HESI LPN
Pediatric HESI 2023
1. An order is written for an isotonic enema for a 2-year-old child. What is the maximum amount of fluid the nurse should administer without a specific order from the health care provider?
- A. 100 to 150 mL
- B. 155 to 250 mL
- C. 255 to 360 mL
- D. 365 to 500 mL
Correct answer: B
Rationale: For a 2-year-old child, the maximum recommended amount of fluid for an isotonic enema is between 155 to 250 mL to prevent overdistension and potential harm. Choice A (100 to 150 mL) is too low and may not be effective in achieving the desired outcome. Choices C (255 to 360 mL) and D (365 to 500 mL) exceed the safe range for a 2-year-old child and can lead to overdistension, electrolyte imbalance, or other complications. Therefore, the correct answer is B.
2. A child is being assessed for suspected intussusception. What clinical manifestation is the healthcare provider likely to observe?
- A. Projectile vomiting
- B. Currant jelly stools
- C. Abdominal distension
- D. Constipation
Correct answer: C
Rationale: The correct clinical manifestation the healthcare provider is likely to observe in a child with suspected intussusception is abdominal distension. Intussusception involves one portion of the intestine telescoping into another, causing obstruction. Abdominal distension is a common symptom due to the obstruction and buildup of gas and fluid in the affected area. While projectile vomiting can occur, it is not as specific to intussusception as abdominal distension. Currant jelly stools, which are stools containing blood and mucus, are a classic sign of intussusception but are not a clinical manifestation observable on assessment. Constipation is not typically associated with intussusception, as this condition often presents with symptoms of bowel obstruction rather than constipation.
3. A 4-year-old child is brought to the emergency department with a suspected fracture. What is the priority nursing action?
- A. Immobilize the affected limb
- B. Apply ice to the affected area
- C. Elevate the affected limb
- D. Check the child's neurovascular status
Correct answer: A
Rationale: The priority nursing action when a child with a suspected fracture is brought to the emergency department is to immobilize the affected limb. Immobilization helps prevent further injury until a fracture is confirmed or ruled out. Applying ice or elevating the limb can wait until after immobilization has been achieved. Checking the child's neurovascular status is important but is not the priority action in this situation.

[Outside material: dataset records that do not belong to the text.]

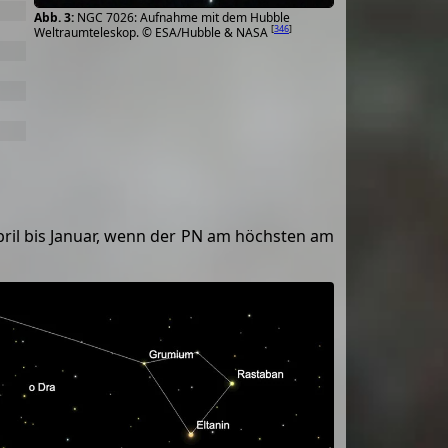
NGC 7026: Aufnahme mit dem Hubble
[
346
]
Weltraumteleskop. © ESA/Hubble & NASA
April bis Januar, wenn der PN am höchsten am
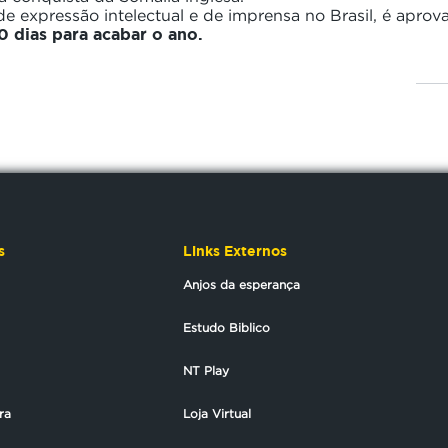
de expressão intelectual e de imprensa no Brasil, é aprov
0 dias para acabar o ano.
s
Links Externos
Anjos da esperança
Estudo Biblico
NT Play
ra
Loja Virtual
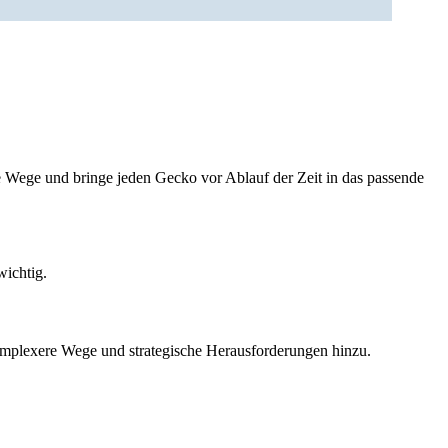
ge Wege und bringe jeden Gecko vor Ablauf der Zeit in das passende
wichtig.
omplexere Wege und strategische Herausforderungen hinzu.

4. A nurse is assessing a 3-month-old infant with suspected pyloric stenosis. What clinical manifestation is the nurse likely to observe?
- A. Projectile vomiting
- B. Diarrhea
- C. Constipation
- D. Abdominal distension
Correct answer: A
Rationale: Projectile vomiting is the hallmark clinical manifestation of pyloric stenosis in infants. In pyloric stenosis, the muscle surrounding the opening between the stomach and the small intestine thickens, leading to obstruction. This obstruction causes forceful, projectile vomiting, which is typically non-bilious (does not contain bile) and occurs after feedings. Choices B, C, and D are incorrect because diarrhea, constipation, and abdominal distension are not typical symptoms of pyloric stenosis.
5. Which of the following parameters would be LEAST reliable when assessing the perfusion status of a 2-year-old child with possible shock?
- A. distal capillary refill
- B. systolic blood pressure
- C. skin color and temperature
- D. presence of peripheral pulses
Correct answer: B
Rationale: Systolic blood pressure is the least reliable parameter when assessing the perfusion status of a 2-year-old child with possible shock. In pediatric patients, especially young children, blood pressure may not decrease until significant shock has already occurred, making it a late indicator of inadequate perfusion. Depending solely on systolic blood pressure to evaluate perfusion status in this age group can lead to a delay in appropriate interventions. Distal capillary refill time, skin color, and temperature changes, and the presence of peripheral pulses are more sensitive and early indicators of perfusion status in pediatric patients. Monitoring distal capillary refill provides information on peripheral perfusion, while changes in skin color and temperature can signal circulatory compromise. Evaluating the presence or absence of peripheral pulses offers insights into vascular perfusion. These parameters offer more reliable and prompt feedback on a child's perfusion status compared to systolic blood pressure.